Train a TRM in a few minutes on an A10. Reproduce the official TRM results. Push the envelope.

Sudoku thinking

Motivation

Recently, recursive models made a big comeback, notably with Tiny Recursive Models, which won 1st paper award at the ARC-AGI 2 contest and maybe more importantly, reached an impressive level of performance on several benchmarks such as ARC-AGI 2 and Sudoku Extreme. TRM brings a lot of simplicity to its ancestor, HRM. However, the codebase inherits much of HRM's legacy.

We propose a clean implementation of TRM. We call it "nano" because it is easy to experiment with, yet incorporates all important implementation details of TRM. The project uses hydra, torch lightning and uv to make experimentation easy. We propose an in-code introductory video and small datasets (Sudoku 4x4 and 6x6) that lets you train a TRM on an A10 in a few minutes!
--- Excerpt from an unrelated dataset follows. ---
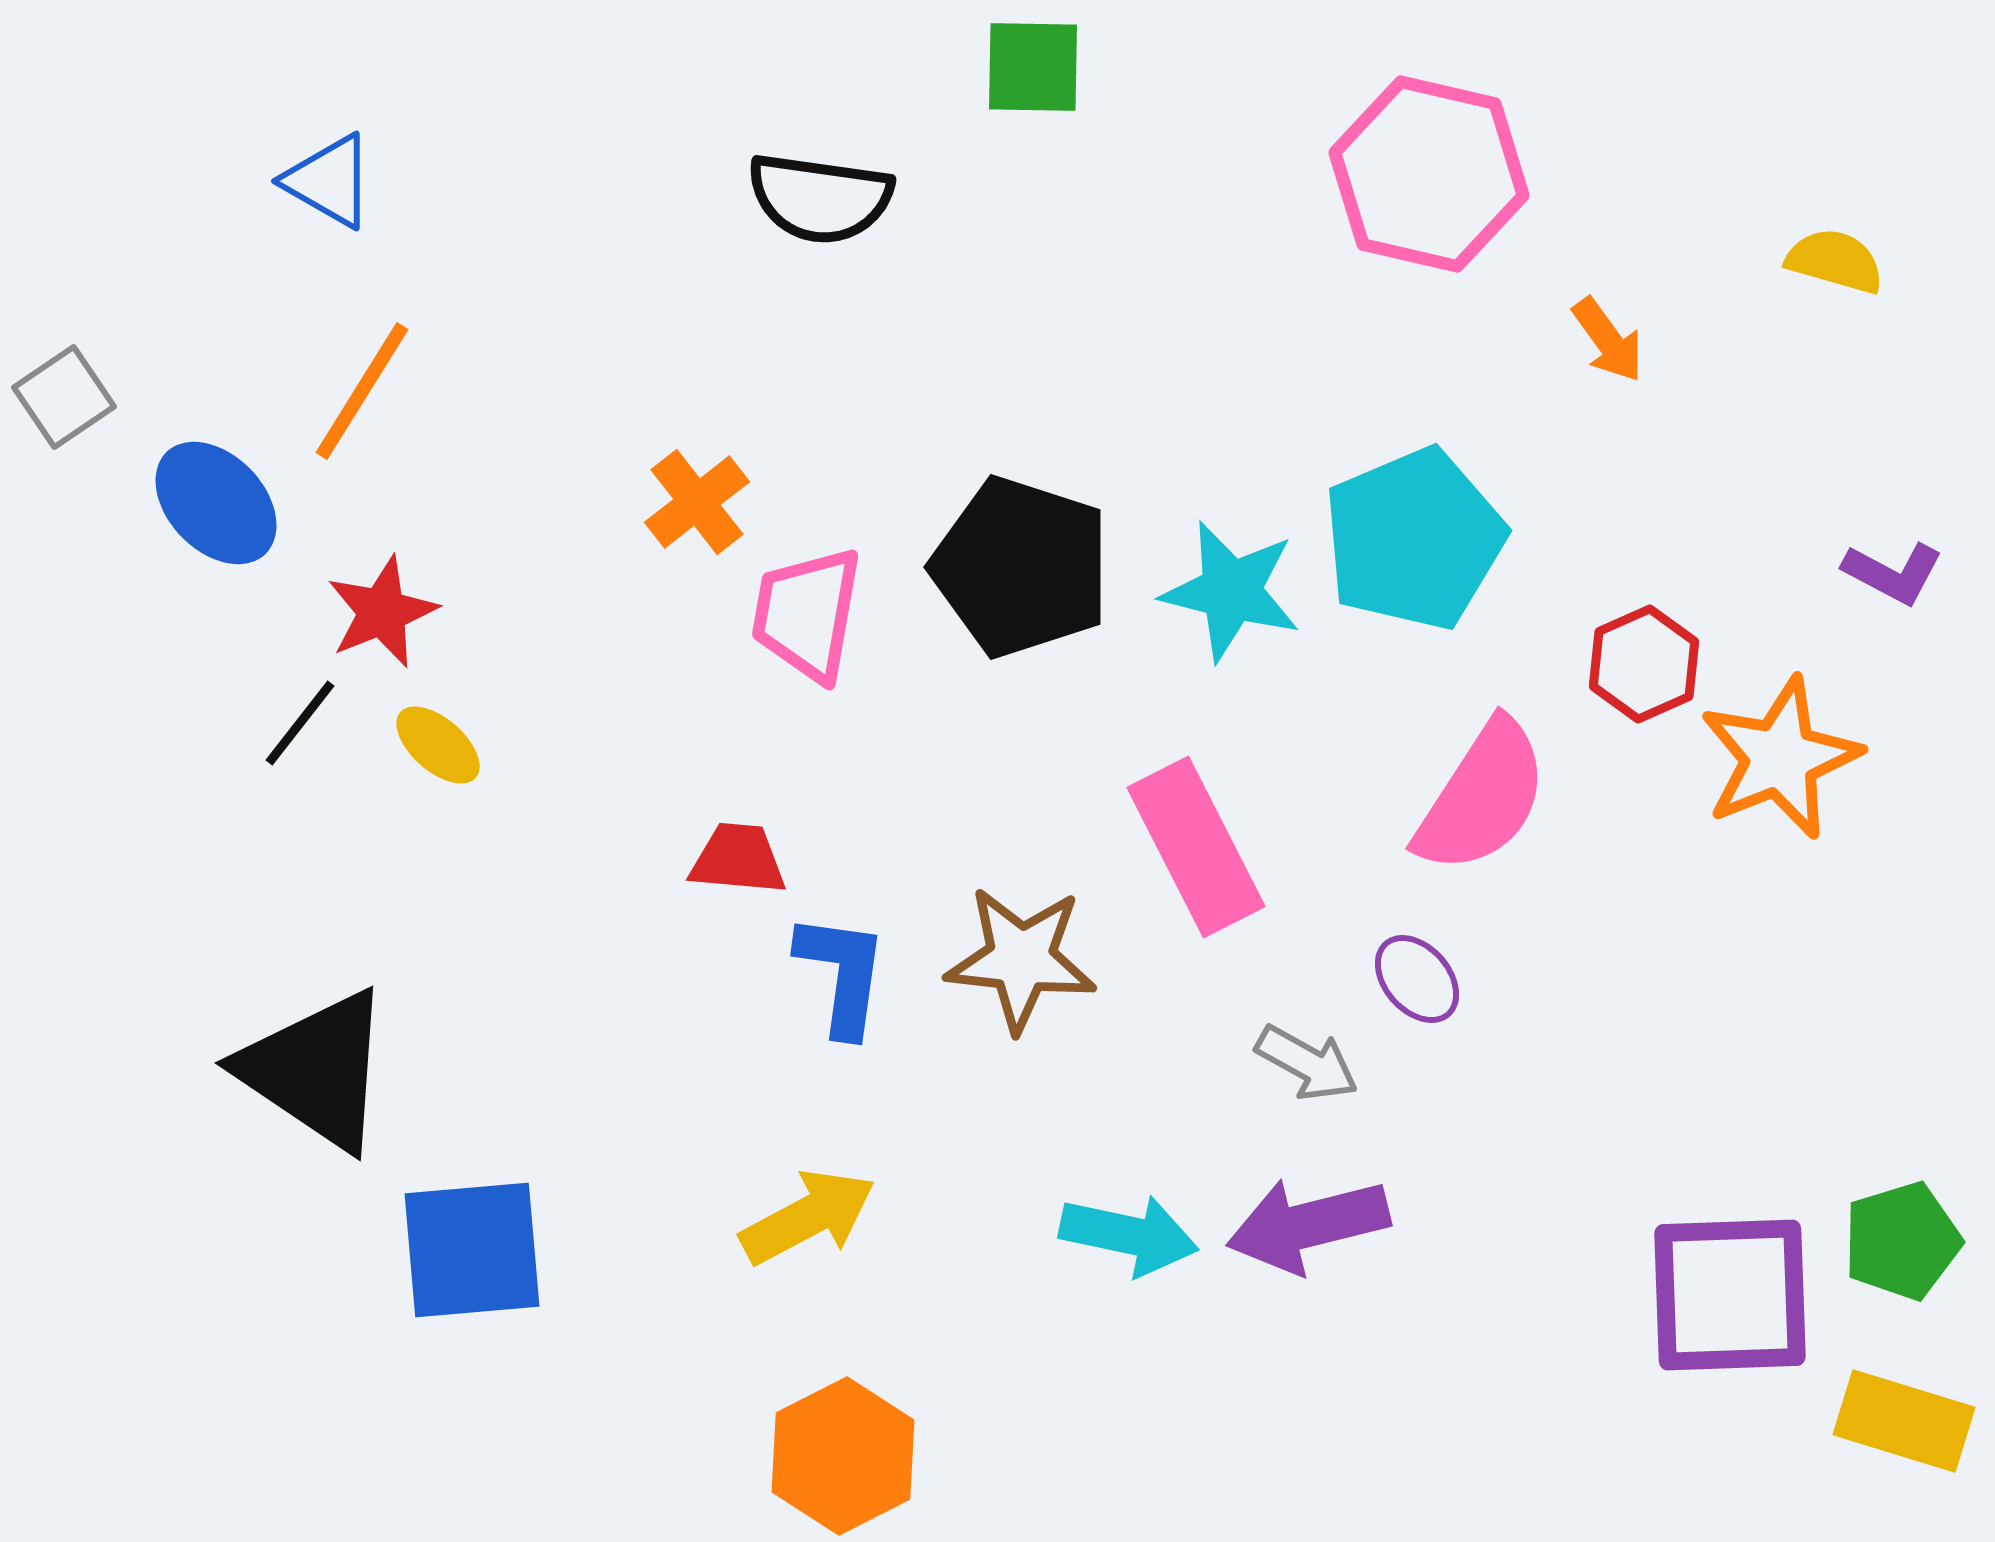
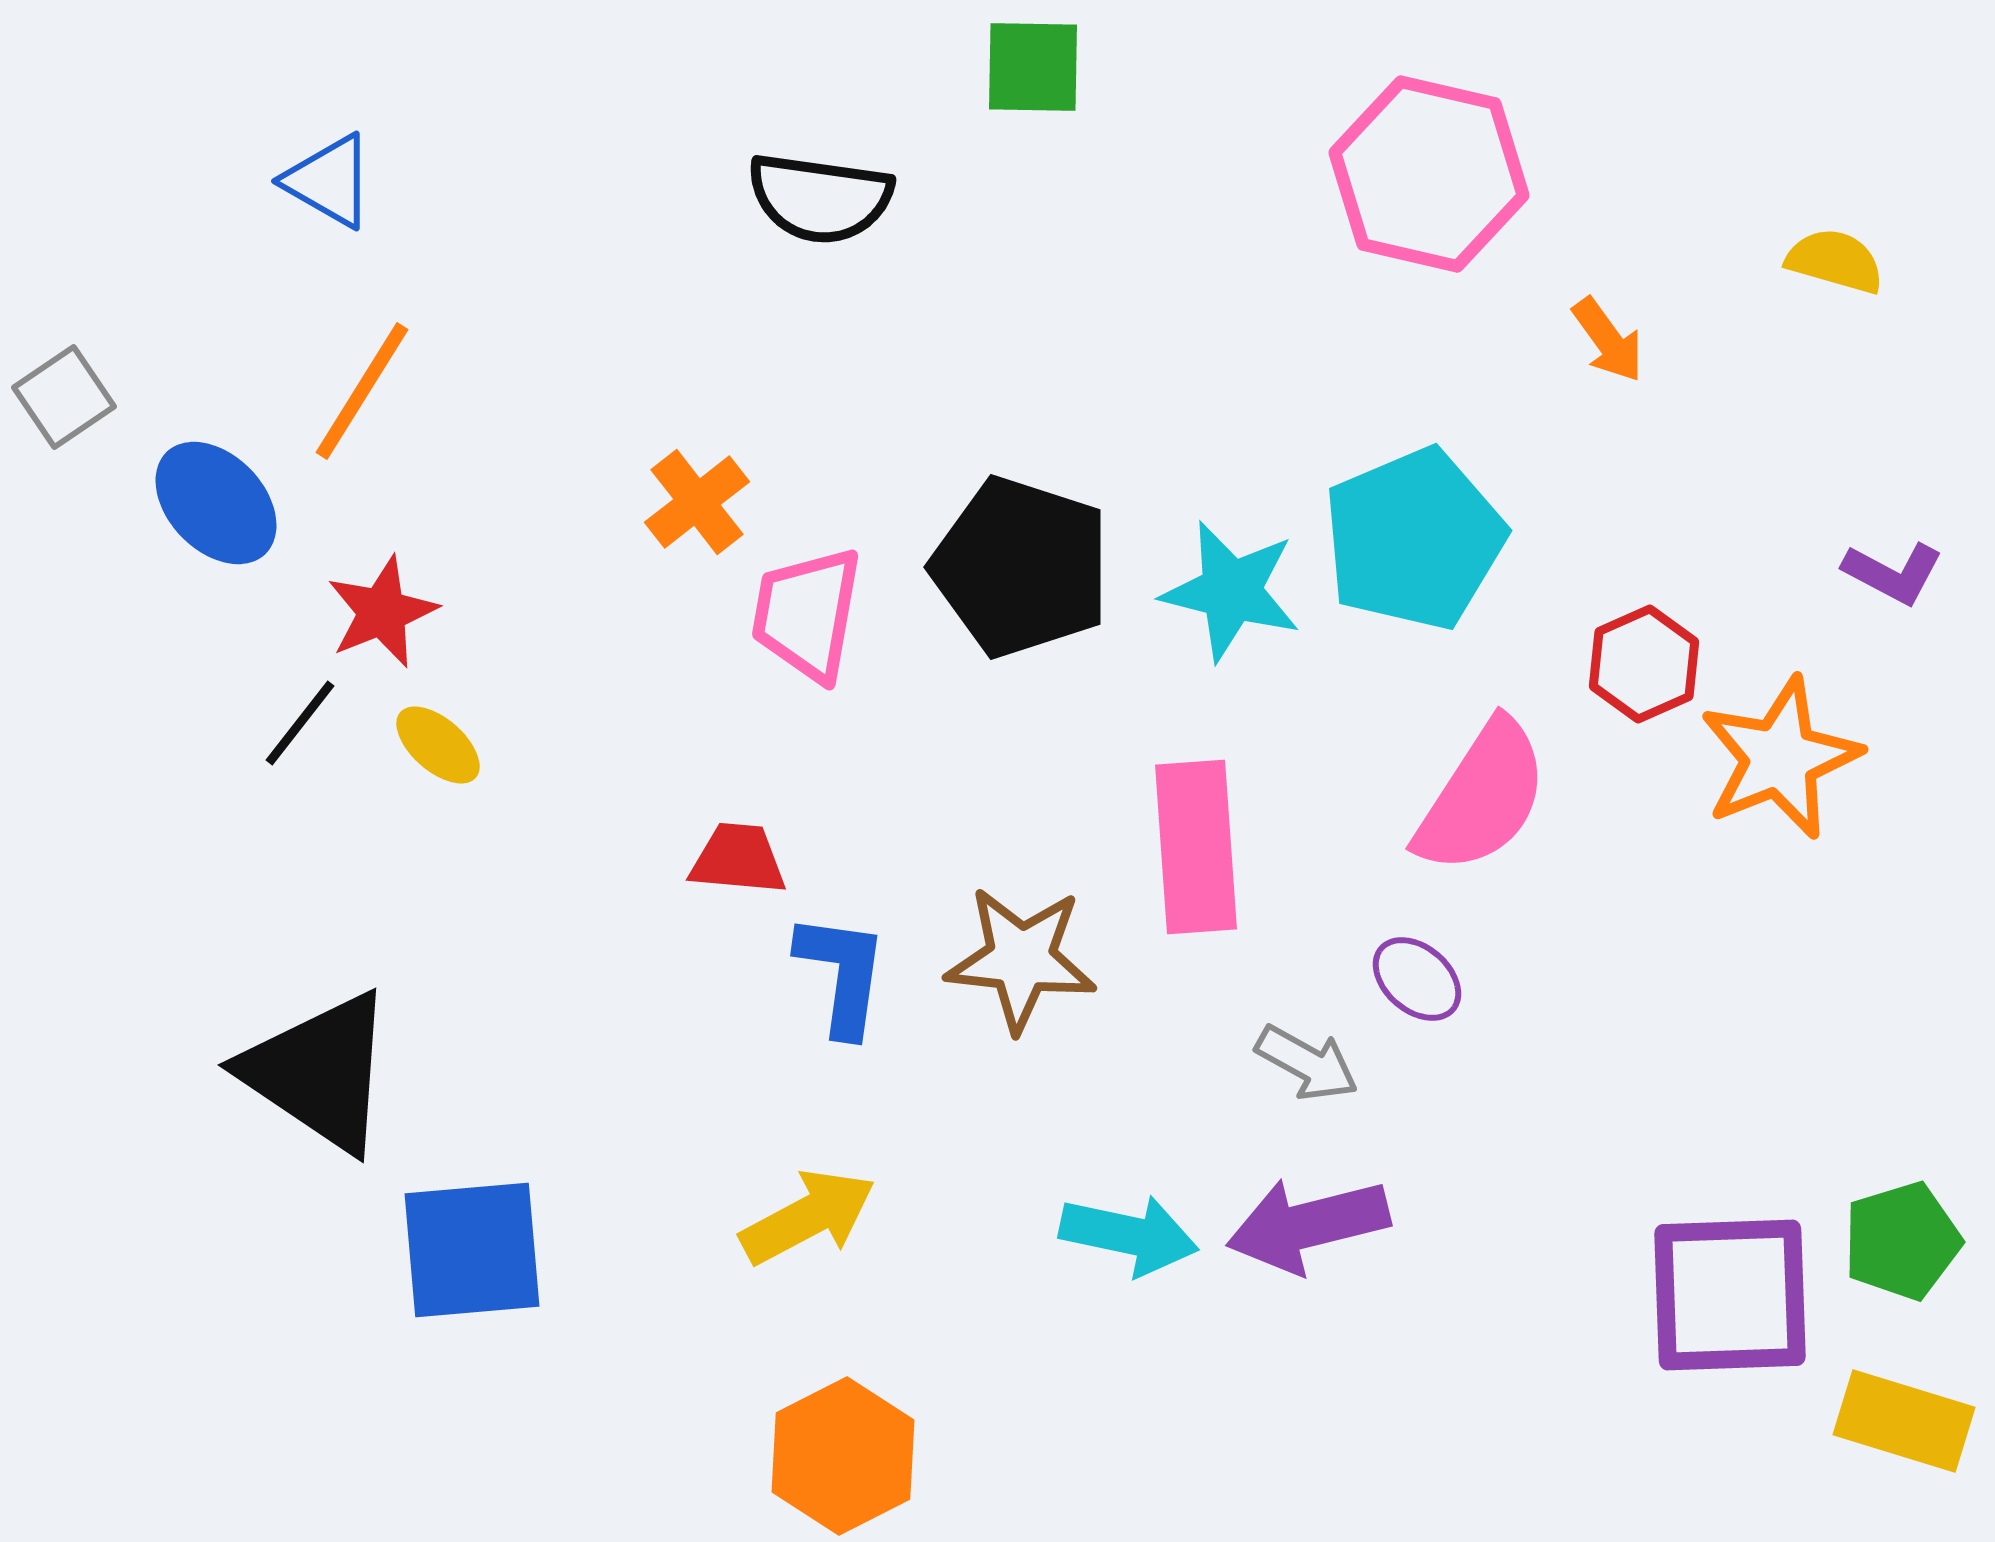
pink rectangle: rotated 23 degrees clockwise
purple ellipse: rotated 8 degrees counterclockwise
black triangle: moved 3 px right, 2 px down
This repo reproduces the results on Sudoku Extreme and Maze Hard (87% and 75% exact accuracy on validation, respectively). We hope you will find this repo useful for your own experimentation on TRM.

Installation

This repo comes with uv. You just need to run uv run python ... commands and everything will be installed automagically on the first run.

Sudoku Extreme

Generate data:

uv run python scripts/data/build_sudoku_extreme_dataset.py --output-dir ./data/sudoku_extreme_1k_aug_1k --subsample-size 1000 --num-aug 1000 --eval-ratio 0.01

Run a training:

uv run python src/nn/train.py experiment=trm_sudoku_extreme_1k_aug_1k

Training time ~1h on an H100 SXM5. You should get to ~87% exact accuracy on validation (same as the reference implementation)

Maze Hard

Generate data:

uv run python scripts/data/build_maze_dataset.py --output-dir ./data/maze-30x30-hard-1k --num-aug 0 --eval-ratio 1.0

Run a training:

uv run python src/nn/train.py experiment=trm_maze

Training time ~2h on an H100 SXM5. You should get to ~75% exact accuracy on validation (same as the reference implementation)

Small Sudoku datasets

Generate data:

bash bash/generate_sudoku_data.sh -> choose which dataset you want to generate

Run a training:

uv run python src/nn/train.py experiment=trm_sudoku_4x4

This take a few minutes on a A10!

ARC-AGI

Download the data from the kaggle challenge page.

Visualizations

Sudoku:

  • Evaluate and generate a gif: uv run python src/nn/evaluate.py +checkpoint=./checkpoints/smooth-sunset-204.ckpt +data_dir=./data/sudoku-extreme-1k-aug-1k +visualize=true +save_gif=true +min_steps=9

Maze:

  • Generate a dataset with test data (not just val): uv run python scripts/data/build_maze_dataset.py --output-dir ./data/maze-30x30-hard-1k --num-aug 0 --eval-ratio 0.5
  • Evaluate and generate a gif: uv run python src/nn/evaluate.py +checkpoint=./checkpoints/stellar-shape-194.ckpt +data_dir=./data/maze-30x30-hard-1k +visualize=true +save_gif=true +min_steps=9 +task=maze

Technical Notes

Codebase structure

  • src/nn/train.py: main training script
  • src/nn/models/trm.py: TRM model
  • src/nn/configs/experiments: main experimentation configurations.

Installing AdamATan2

This project uses the vanilla AdamW optimizer. If you want AdamATan2 and struggle to install it, here is how to install it from source:

# Clone the repo
cd /tmp
git clone https://github.com/imoneoi/adam-atan2.git

cd adam-atan2/

uv pip install --python /home/ubuntu/nano-trm/.venv/bin/python --verbose --no-cache-dir --no-build-isolation -e .

# Test
cd /home/ubuntu/nano-trm
uv run python
from adam_atan2 import AdamATan2 -> this should work

AdamAtan2 is not needed to reproduce the official results on Sudoku Extreme and Maze Hard. It might be needed on harder problems / deeper models (e.g. ARC AGI 2)

Contact

Follow me on X

My homepage

Project details


Download files

Download the file for your platform. If you're not sure which to choose, learn more about installing packages.

Source Distribution

nano_trm-0.1.0.tar.gz (11.9 MB view details)

Uploaded Source

Built Distribution

If you're not sure about the file name format, learn more about wheel file names.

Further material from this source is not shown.